Of course, evolution solved that problem by giving our species big brains and the cognitive abilities to go along with it. With those we overcame our physical limitations and conquered the world. We did not do this all at once. It took 10's of thousands of years and I would bet that along the way humans, both individuals and groups numbering in the hundreds or thousands, paid for lapses in intelligence by being denied the ability to pass their genes on to the next generation. In short the constant threat of death to our pre-historical ancestors made it necessary to continue developing their brains, their cognitive abilities and acquire the new skills that these allowed to happen. 

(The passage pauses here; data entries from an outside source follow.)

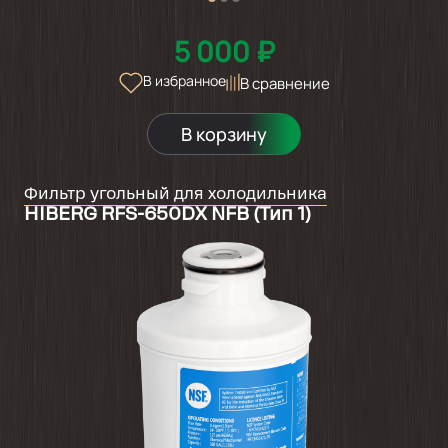
5 000 ₽
В избранное
В сравнение
В корзину
Фильтр угольный для холодильника
HIBERG RFS-650DX NFB (Тип 1)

So thousands of years later here we are at the top of the food chain. If one of us is eaten by another predator it is always the result of an accident as opposed to a successful hunt of that human by that predator. Our gaining control of many natural processes or our ability to predict many of those that we cannot control has reduced the dangers of large numbers of us being wiped out by some natural disaster. There are exceptions to that as the COVID pandemic indicates but things like that are becoming an exception as opposed to an every present threat. So without the constant threat to our lives will our species continue to make the necessary adaptations to survive and considering the only adaptation that our species perfected was to increase our intelligence and cognitive abilities the question becomes will our species continue to do that?

I do not know the answer to that question and although many would say yes because of what we are seeing in the world today I would remind then of one thing. If you take the intelligence of all humans and plotted it on a graph it would look like a bell curve. That is, in general, there there is the same proportion of people with below average intelligence as there are with above average intelligence. So, there have always been stupid people around the only change now is there are more avenues for stupid people to demonstrate their stupidity. 

However, we cannot forget that a species only survives if it can continually adapt to the world around it. If it does not adapt it dies. The corollary to that is if the world around the species is no longer a threat to it then the need to adapt is reduced and the species may stagnate or regress. We do not know for certain if that is true because no species has ever accomplished that feat but it is a logical extension of the Theory of Evolution.

While it seems that we are getting dumber as a species that could just be a by-product of the information revolution we are currently experiencing giving the less intelligent among us equal access to the communications tools. It could be skewing our perceptions. However, we cannot discount the idea that our species is stagnating or even regressing as a price for our success at taking over the world.

2 comments:

Jackie Blue said...

Above average IQ people are often socially awkward introverts, so it's possible they're not intermingling enough to mate, and either pass on their genes (assuming intelligence is heritable, a controversial proposition) or at least an environment rich with intellectual stimuli to their children. I don't know about Canada, but the US has had a long tradition of visceral hostility to intellect, and it shapes a lot of the culture, which in turn has a political effect. Canada in turn is exposed to a lot of US media and culture (especially through the Internet), but at least for now, the worst effects don't seem to have taken root, at least not as severely. Although there are some concerning trends, like the respective elections of proudly oafish Conservative populist premiers. Also, the stubborn electoral resilience of Conservatives at all levels, who have made a selling point that PMJT is bad because he was a teacher, and Freeland is bad because she was a Rhodes scholar. Ford flunked out of high school but he gets a halo effect for being a man of the "folks."

On a global scale, it seems we're living in a weird time where the "revenge of the nerds" forecasted in the '80s with the rise of the computer age and the Internet, has led to and even enabled a counterinsurgency of the dunce caps in the fifth row of the classroom. The fuel for this is greed. Fostering the radicalization of incredibly stupid people has become an immensely profitable grift. So it could very well be that people on the average are not necessarily getting dumber, but that they have been given a disproportionate platform of influence by self-interested parties who are at least smart enough to know they've found a gold mine for a perpetual con.

jrkrideau said...

@ Jackie

If Wiki is correct Dougie dropped out of Humber College (community college in Toronto) after two months so it is likely that he actually graduated from high school.